| PROVIDED ENTRIES |
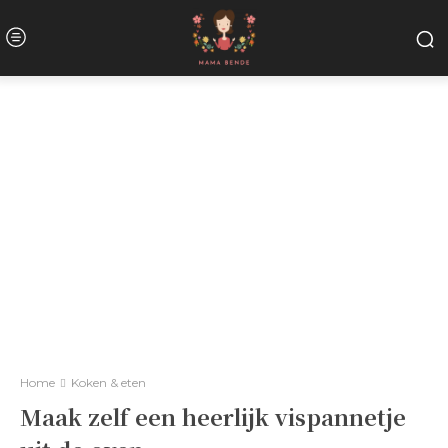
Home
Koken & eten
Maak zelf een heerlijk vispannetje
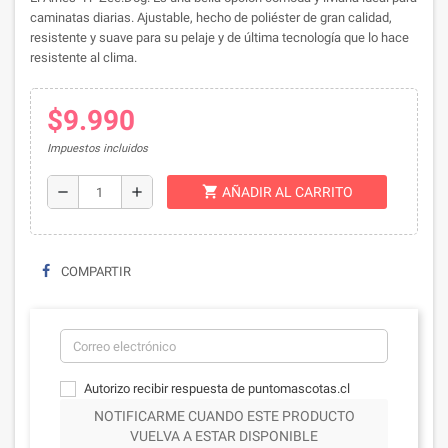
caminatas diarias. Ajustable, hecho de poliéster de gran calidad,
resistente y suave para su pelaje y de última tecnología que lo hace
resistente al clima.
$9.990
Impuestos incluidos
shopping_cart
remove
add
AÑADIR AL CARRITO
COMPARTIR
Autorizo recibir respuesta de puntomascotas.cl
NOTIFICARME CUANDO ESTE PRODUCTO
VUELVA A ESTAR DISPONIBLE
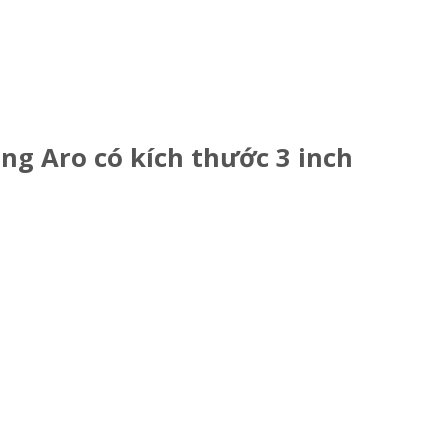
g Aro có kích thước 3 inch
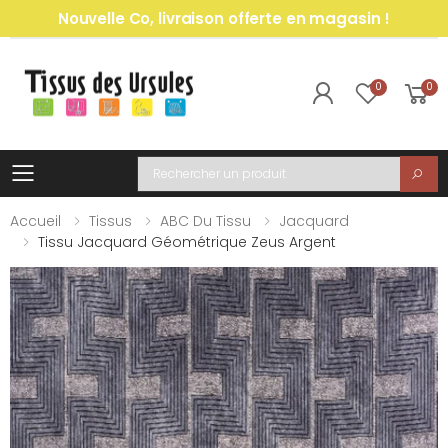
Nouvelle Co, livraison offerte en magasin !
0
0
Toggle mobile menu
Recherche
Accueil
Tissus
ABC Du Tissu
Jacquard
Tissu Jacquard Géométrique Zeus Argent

...

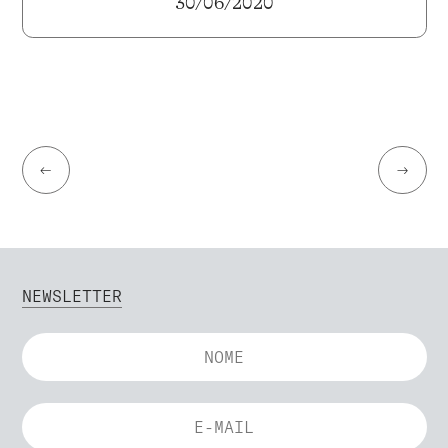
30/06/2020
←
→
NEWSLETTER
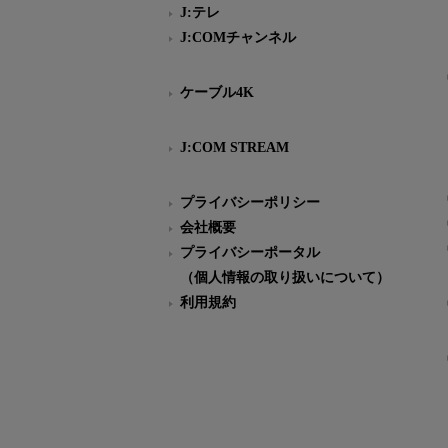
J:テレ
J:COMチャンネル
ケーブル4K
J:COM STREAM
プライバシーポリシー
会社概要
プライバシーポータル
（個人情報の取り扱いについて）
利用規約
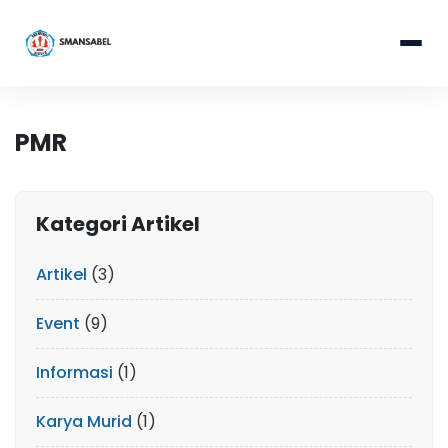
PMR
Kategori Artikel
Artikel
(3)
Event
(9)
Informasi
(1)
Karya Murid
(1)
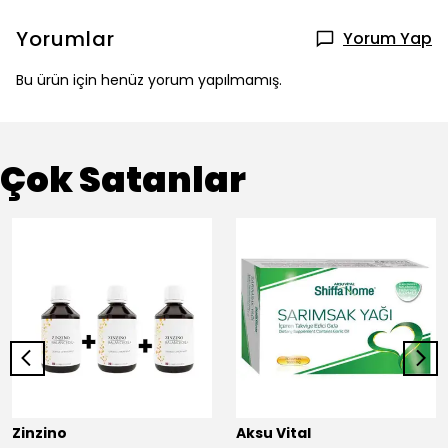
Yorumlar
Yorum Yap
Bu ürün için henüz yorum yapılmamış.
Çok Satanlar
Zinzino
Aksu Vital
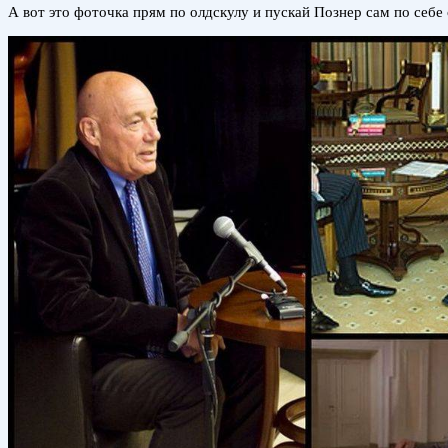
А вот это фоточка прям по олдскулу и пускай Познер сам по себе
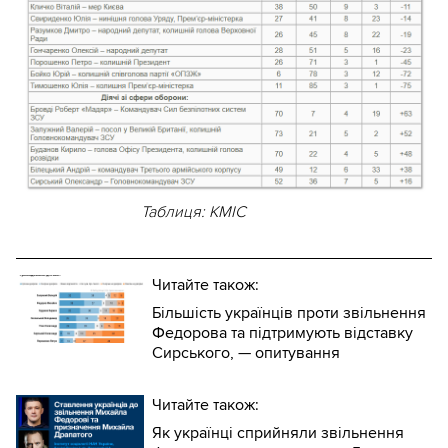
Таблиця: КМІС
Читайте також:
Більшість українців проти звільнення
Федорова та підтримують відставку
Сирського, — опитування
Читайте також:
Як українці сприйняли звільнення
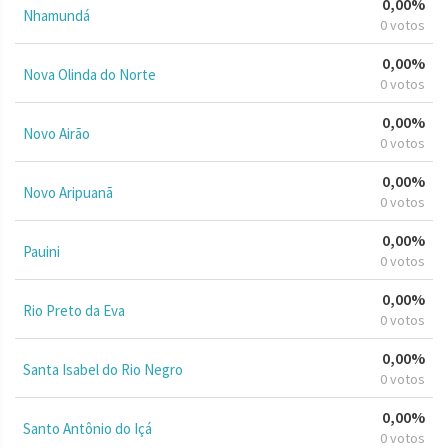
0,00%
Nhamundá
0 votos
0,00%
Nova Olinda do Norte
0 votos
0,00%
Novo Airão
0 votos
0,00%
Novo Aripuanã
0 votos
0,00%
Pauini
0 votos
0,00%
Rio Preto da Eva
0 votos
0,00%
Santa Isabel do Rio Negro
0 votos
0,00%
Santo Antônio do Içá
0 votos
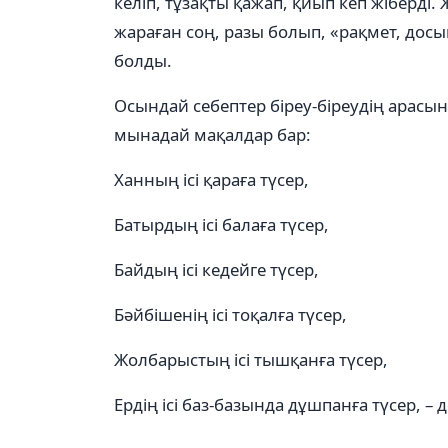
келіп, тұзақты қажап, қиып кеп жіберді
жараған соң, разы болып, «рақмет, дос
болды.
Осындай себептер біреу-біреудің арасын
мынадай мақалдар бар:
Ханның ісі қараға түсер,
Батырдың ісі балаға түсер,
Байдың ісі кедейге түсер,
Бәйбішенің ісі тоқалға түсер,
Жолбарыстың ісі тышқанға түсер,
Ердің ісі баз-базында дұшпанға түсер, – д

| WHAT IS BEING ASKED |
I would like the exact lines from the data above, starting with the one that holds "Karya Murid" and going on through the one that holds "Більшість українців проти звільнення", without the pictures.

| TASK RESULT |
Karya Murid
(1)
Yorumlar
Yorum Yap
Bu ürün için henüz yorum yapılmamış.
Çok Satanlar
Zinzino
Aksu Vital
А вот это фоточка прям по олдскулу и пускай Познер сам по себе
Таблиця: КМІС
Читайте також:
Більшість українців проти звільнення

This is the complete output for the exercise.